WORK ORDER =>
Each record below needs to be reproduced precisely, though not its pictures.

RECORDS =>
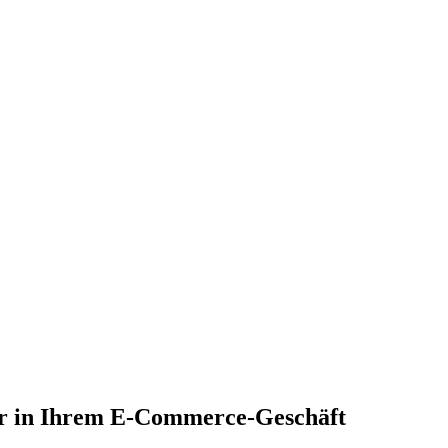
hr in Ihrem E-Commerce-Geschäft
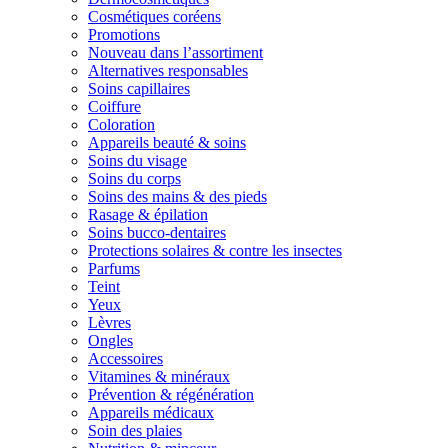
Cosmétiques coréens
Promotions
Nouveau dans l’assortiment
Alternatives responsables
Soins capillaires
Coiffure
Coloration
Appareils beauté & soins
Soins du visage
Soins du corps
Soins des mains & des pieds
Rasage & épilation
Soins bucco-dentaires
Protections solaires & contre les insectes
Parfums
Teint
Yeux
Lèvres
Ongles
Accessoires
Vitamines & minéraux
Prévention & régénération
Appareils médicaux
Soin des plaies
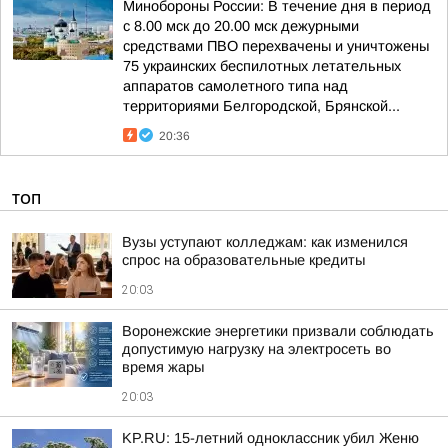
Минобороны России: В течение дня в период
с 8.00 мск до 20.00 мск дежурными
средствами ПВО перехвачены и уничтожены
75 украинских беспилотных летательных
аппаратов самолетного типа над
территориями Белгородской, Брянской...
20:36
ТОП
Вузы уступают колледжам: как изменился
спрос на образовательные кредиты
20:03
Воронежские энергетики призвали соблюдать
допустимую нагрузку на электросеть во
время жары
20:03
KP.RU: 15-летний одноклассник убил Женю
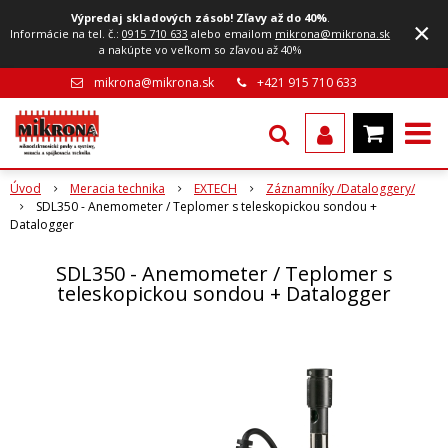
Výpredaj skladových zásob! Zľavy až do 40%
.
×
Informácie na tel. č.:
0915 710 633
alebo emailom
mikrona@mikrona.sk
a nakúpte vo veľkom so zľavou až 40%
mikrona@mikrona.sk
+421 915 710 633
Úvod
Meracia technika
EXTECH
Záznamníky /Dataloggery/
SDL350 - Anemometer / Teplomer s teleskopickou sondou +
Datalogger
SDL350 - Anemometer / Teplomer s
teleskopickou sondou + Datalogger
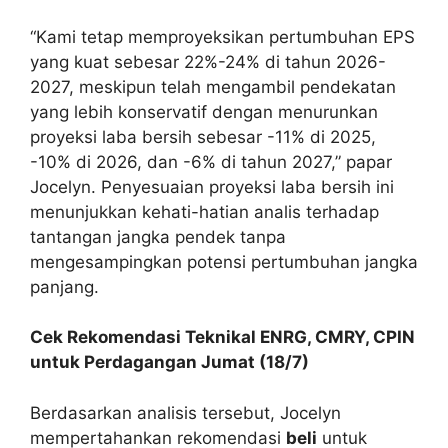
“Kami tetap memproyeksikan pertumbuhan EPS
yang kuat sebesar 22%-24% di tahun 2026-
2027, meskipun telah mengambil pendekatan
yang lebih konservatif dengan menurunkan
proyeksi laba bersih sebesar -11% di 2025,
-10% di 2026, dan -6% di tahun 2027,” papar
Jocelyn. Penyesuaian proyeksi laba bersih ini
menunjukkan kehati-hatian analis terhadap
tantangan jangka pendek tanpa
mengesampingkan potensi pertumbuhan jangka
panjang.
Cek Rekomendasi Teknikal ENRG, CMRY, CPIN
untuk Perdagangan Jumat (18/7)
Berdasarkan analisis tersebut, Jocelyn
mempertahankan rekomendasi
beli
untuk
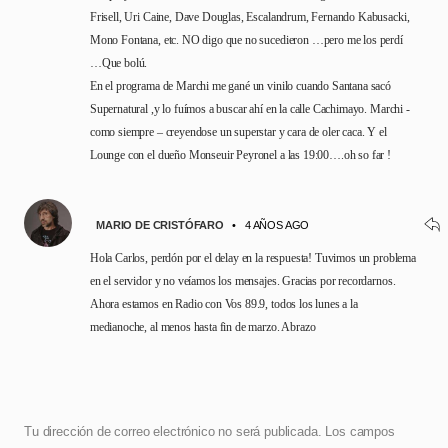
Frisell, Uri Caine, Dave Douglas, Escalandrum, Fernando Kabusacki,
Mono Fontana, etc. NO digo que no sucedieron …pero me los perdí
…Que bolú.
En el programa de Marchi me gané un vinilo cuando Santana sacó
Supernatural ,y lo fuímos a buscar ahí en la calle Cachimayo. Marchi -
como siempre – creyendose un superstar y cara de oler caca. Y el
Lounge con el dueño Monseuir Peyronel a las 19:00….oh so far !
MARIO DE CRISTÓFARO
•
4 AÑOS AGO
Hola Carlos, perdón por el delay en la respuesta! Tuvimos un problema
en el servidor y no veíamos los mensajes. Gracias por recordarnos.
Ahora estamos en Radio con Vos 89.9, todos los lunes a la
medianoche, al menos hasta fin de marzo. Abrazo
Tu dirección de correo electrónico no será publicada.
Los campos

TASK RESULT =>
hr in Ihrem E-Commerce-Geschäft
Cosmétiques coréens
Promotions
Nouveau dans l’assortiment
Alternatives responsables
Soins capillaires
Coiffure
Coloration
Appareils beauté & soins
Soins du visage
Soins du corps
Soins des mains & des pieds
Rasage & épilation
Soins bucco-dentaires
Protections solaires & contre les insectes
Parfums
Teint
Yeux
Lèvres
Ongles
Accessoires
Vitamines & minéraux
Prévention & régénération
Appareils médicaux
Soin des plaies
Минобороны России: В течение дня в период
с 8.00 мск до 20.00 мск дежурными
средствами ПВО перехвачены и уничтожены
75 украинских беспилотных летательных
аппаратов самолетного типа над
территориями Белгородской, Брянской...
20:36
ТОП
Вузы уступают колледжам: как изменился
спрос на образовательные кредиты
20:03
Воронежские энергетики призвали соблюдать
допустимую нагрузку на электросеть во
время жары
20:03
KP.RU: 15-летний одноклассник убил Женю
Výpredaj skladových zásob! Zľavy až do 40%
.
×
Informácie na tel. č.:
0915 710 633
alebo emailom
mikrona@mikrona.sk
a nakúpte vo veľkom so zľavou až 40%
mikrona@mikrona.sk
+421 915 710 633
Úvod
Meracia technika
EXTECH
Záznamníky /Dataloggery/
SDL350 - Anemometer / Teplomer s teleskopickou sondou +
Datalogger
SDL350 - Anemometer / Teplomer s
teleskopickou sondou + Datalogger
“Kami tetap memproyeksikan pertumbuhan EPS
yang kuat sebesar 22%-24% di tahun 2026-
2027, meskipun telah mengambil pendekatan
yang lebih konservatif dengan menurunkan
proyeksi laba bersih sebesar -11% di 2025,
-10% di 2026, dan -6% di tahun 2027,” papar
Jocelyn. Penyesuaian proyeksi laba bersih ini
menunjukkan kehati-hatian analis terhadap
tantangan jangka pendek tanpa
mengesampingkan potensi pertumbuhan jangka
panjang.
Cek Rekomendasi Teknikal ENRG, CMRY, CPIN
untuk Perdagangan Jumat (18/7)
Berdasarkan analisis tersebut, Jocelyn
mempertahankan rekomendasi
beli
untuk
Frisell, Uri Caine, Dave Douglas, Escalandrum, Fernando Kabusacki,
Mono Fontana, etc. NO digo que no sucedieron …pero me los perdí
…Que bolú.
En el programa de Marchi me gané un vinilo cuando Santana sacó
Supernatural ,y lo fuímos a buscar ahí en la calle Cachimayo. Marchi -
como siempre – creyendose un superstar y cara de oler caca. Y el
Lounge con el dueño Monseuir Peyronel a las 19:00….oh so far !
MARIO DE CRISTÓFARO
•
4 AÑOS AGO
Hola Carlos, perdón por el delay en la respuesta! Tuvimos un problema
en el servidor y no veíamos los mensajes. Gracias por recordarnos.
Ahora estamos en Radio con Vos 89.9, todos los lunes a la
medianoche, al menos hasta fin de marzo. Abrazo
Tu dirección de correo electrónico no será publicada.
Los campos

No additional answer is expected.